Retype the data exactly, leaving nothing out.
━━━━━━━━━━
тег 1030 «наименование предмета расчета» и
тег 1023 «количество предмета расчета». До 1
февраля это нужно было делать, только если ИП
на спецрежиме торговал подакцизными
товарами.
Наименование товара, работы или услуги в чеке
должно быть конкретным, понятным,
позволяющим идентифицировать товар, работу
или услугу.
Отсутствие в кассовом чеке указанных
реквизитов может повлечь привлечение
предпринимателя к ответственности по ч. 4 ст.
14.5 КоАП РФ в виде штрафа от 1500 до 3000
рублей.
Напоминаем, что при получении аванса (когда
━━━━━━━━━━
Solution>
тег 1030 «наименование предмета расчета» и
тег 1023 «количество предмета расчета». До 1
февраля это нужно было делать, только если ИП
на спецрежиме торговал подакцизными
товарами.
Наименование товара, работы или услуги в чеке
должно быть конкретным, понятным,
позволяющим идентифицировать товар, работу
или услугу.
Отсутствие в кассовом чеке указанных
реквизитов может повлечь привлечение
предпринимателя к ответственности по ч. 4 ст.
14.5 КоАП РФ в виде штрафа от 1500 до 3000
рублей.
Напоминаем, что при получении аванса (когда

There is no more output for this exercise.